The index in Firebird is organized as a tree and index nodex contain packed
keys. For example if you have a key "1111" and "1112" in theory the entry
for the second key will contain a number of matching characters and the
difference, e.g. something like 3:"2". When the search is performed, the
index pages are, so to say, decoded during search.

If your GUID generation algorithm produces something close to the white
noise, the index compression algorithm will not work. This means that more
pages must be read from the disk, therefore the performance is lower. Also
cosider that the smaller key is, the more data fits on the index page, the
less disk reads are needed.

From my limited point of view numeric key will be faster both during inserts
and during search. But ask in Firebird-Support, I know that there was/is
some work done in this area.

> I would appreciate your thoughts on this matter (and also if the
> argument would apply to most RDBMS's).

Personally I have created an entity bean that manages groups of key. Then I
have a utility class that "orders" a set of keys from the bean (usually a
block of 100 keys) and gives them back to the application when needed. When
the block becomes empty, a new one is obtained from the database. See the
implementation details in the "EJB Design Patterns" book from (it is available for download there).
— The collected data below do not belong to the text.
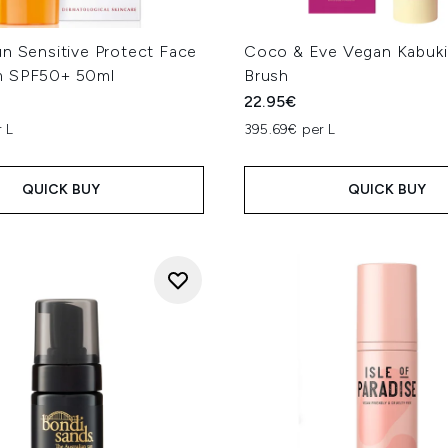
un Sensitive Protect Face
Coco & Eve Vegan Kabuki 
m SPF50+ 50ml
Brush
22.95€
 L
395.69€ per L
QUICK BUY
QUICK BUY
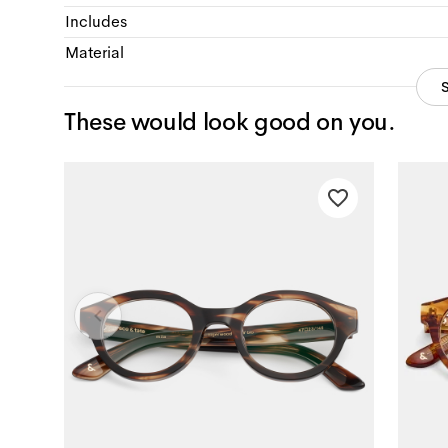
Includes
Material
These would look good on you.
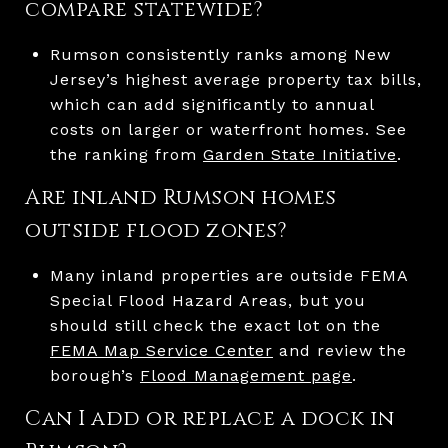
compare statewide?
Rumson consistently ranks among New
Jersey’s highest average property tax bills,
which can add significantly to annual
costs on larger or waterfront homes. See
the ranking from
Garden State Initiative
.
Are inland Rumson homes
outside flood zones?
Many inland properties are outside FEMA
Special Flood Hazard Areas, but you
should still check the exact lot on the
FEMA Map Service Center
and review the
borough’s
Flood Management page
.
Can I add or replace a dock in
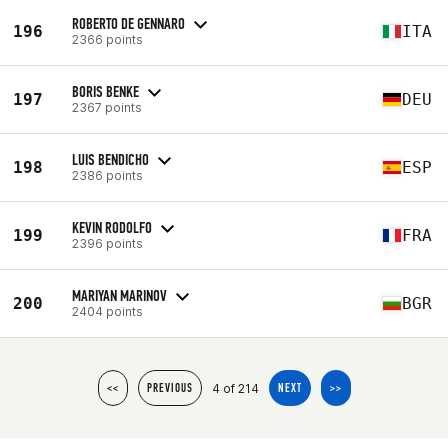
ROBERTO DE GENNARO
196
ITA
2366 points
BORIS BENKE
197
DEU
2367 points
LUIS BENDICHO
198
ESP
2386 points
KEVIN RODOLFO
199
FRA
2396 points
MARIYAN MARINOV
200
BGR
2404 points
4 of 214
<<
PREVIOUS
NEXT
>>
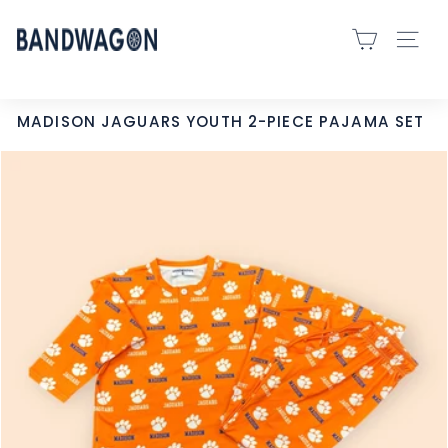
Skip
B
to
SITE 
A
content
N
D
MADISON JAGUARS YOUTH 2-PIECE PAJAMA SET
W
A
G
O
N
S
P
O
R
T
S
-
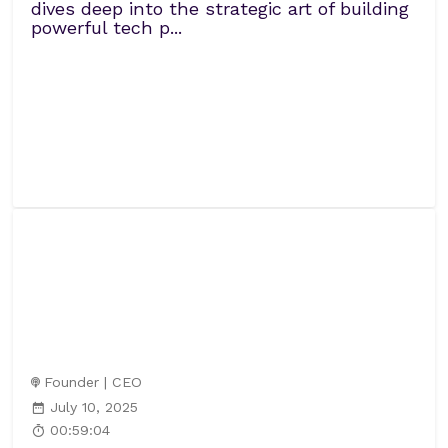
dives deep into the strategic art of building
powerful tech p...
Founder | CEO
July 10, 2025
00:59:04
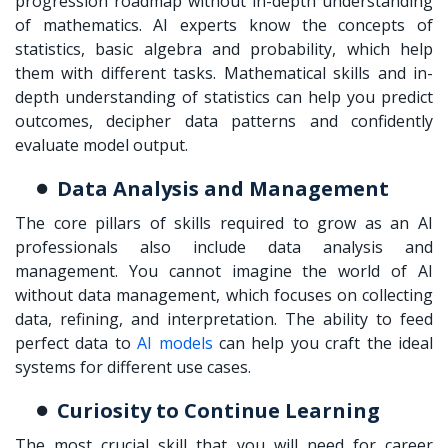
progression roadmap without in-depth understanding
of mathematics. AI experts know the concepts of
statistics, basic algebra and probability, which help
them with different tasks. Mathematical skills and in-
depth understanding of statistics can help you predict
outcomes, decipher data patterns and confidently
evaluate model output.
Data Analysis and Management
The core pillars of skills required to grow as an AI
professionals also include data analysis and
management. You cannot imagine the world of AI
without data management, which focuses on collecting
data, refining, and interpretation. The ability to feed
perfect data to
AI models
can help you craft the ideal
systems for different use cases.
Curiosity to Continue Learning
The most crucial skill that you will need for career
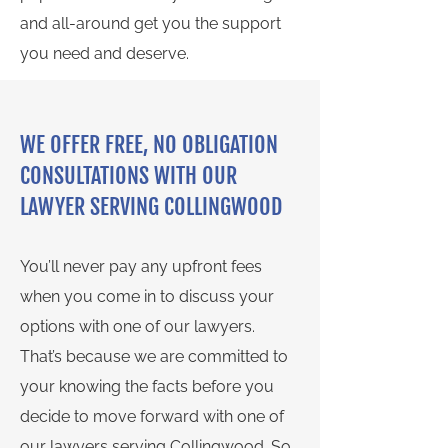
and all-around get you the support
you need and deserve.
WE OFFER FREE, NO OBLIGATION
CONSULTATIONS WITH OUR
LAWYER SERVING COLLINGWOOD
You’ll never pay any upfront fees
when you come in to discuss your
options with one of our lawyers.
That’s because we are committed to
your knowing the facts before you
decide to move forward with one of
our lawyers serving Collingwood. So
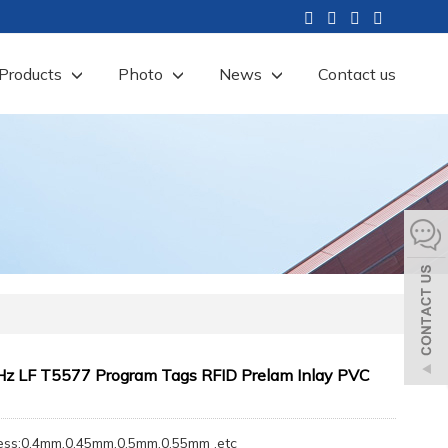
Products
Photo
News
Contact us
z LF T5577 Program Tags RFID Prelam Inlay PVC
ess:0.4mm,0.45mm,0.5mm,0.55mm ,etc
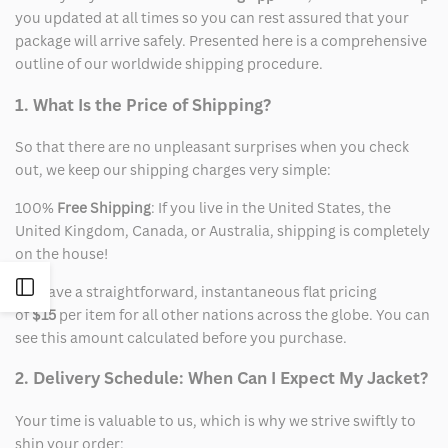
you updated at all times so you can rest assured that your
package will arrive safely. Presented here is a comprehensive
outline of our worldwide shipping procedure.
1. What Is the Price of Shipping?
So that there are no unpleasant surprises when you check
out, we keep our shipping charges very simple:
100%
Free Shipping
: If you live in the United States, the
United Kingdom, Canada, or Australia, shipping is completely
on the house!
Open
We have a straightforward, instantaneous flat pricing
of
$15
per item for all other nations across the globe. You can
Sidebar
see this amount calculated before you purchase.
2. Delivery Schedule: When Can I Expect My Jacket?
Your time is valuable to us, which is why we strive swiftly to
ship your order:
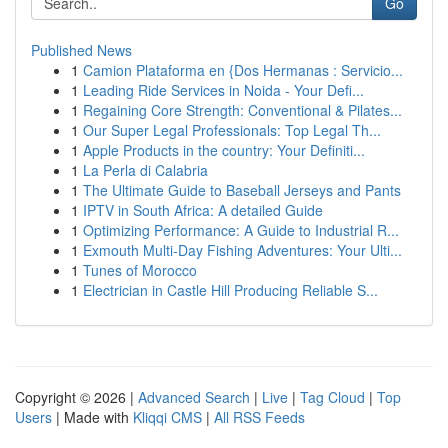
Go
Published News
1
Camion Plataforma en {Dos Hermanas : Servicio...
1
Leading Ride Services in Noida - Your Defi...
1
Regaining Core Strength: Conventional & Pilates...
1
Our Super Legal Professionals: Top Legal Th...
1
Apple Products in the country: Your Definiti...
1
La Perla di Calabria
1
The Ultimate Guide to Baseball Jerseys and Pants
1
IPTV in South Africa: A detailed Guide
1
Optimizing Performance: A Guide to Industrial R...
1
Exmouth Multi-Day Fishing Adventures: Your Ulti...
1
Tunes of Morocco
1
Electrician in Castle Hill Producing Reliable S...
Copyright © 2026 |
Advanced Search
|
Live
|
Tag Cloud
|
Top
Users
| Made with
Kliqqi CMS
|
All RSS Feeds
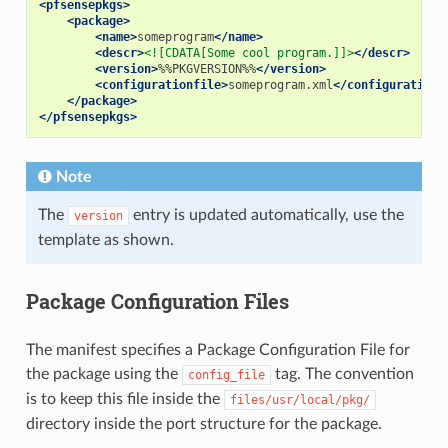
<pfsensepkgs>
<package>
<name>
someprogram
</name>
<descr>
<![CDATA[Some cool program.]]>
</descr>
<version>
%%PKGVERSION%%
</version>
<configurationfile>
someprogram.xml
</configurationf
</package>
</pfsensepkgs>
Note
The
entry is updated automatically, use the
version
template as shown.
Package Configuration Files
The manifest specifies a Package Configuration File for
the package using the
tag. The convention
config_file
is to keep this file inside the
files/usr/local/pkg/
directory inside the port structure for the package.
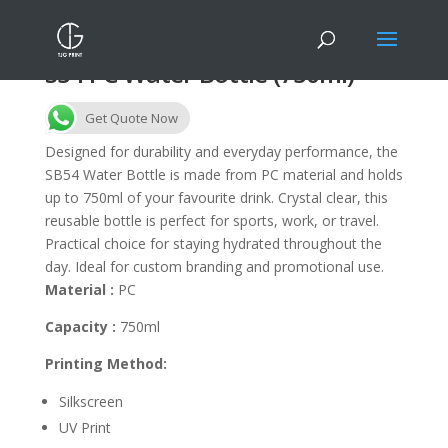
S54 PC Water Bottle (750ml)
Get Quote Now
Designed for durability and everyday performance, the
SB54 Water Bottle is made from PC material and holds
up to 750ml of your favourite drink. Crystal clear, this
reusable bottle is perfect for sports, work, or travel.
Practical choice for staying hydrated throughout the
day. Ideal for custom branding and promotional use.
Material :
PC
Capacity :
750ml
Printing Method:
Silkscreen
UV Print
If you still prefer to go with the string key, consider using MD5 digest.
It's only 128-bit wide and so far no key collisions between the digests of
the different strings were found. So generate your 36-char UID and compute
the MD5 digest. This is a big CPU intensive during insert, but you might
save more during selects. But check in the prototype, maybe the index key
compression of the 36-char UIDs will work better than MD5 "white-noise".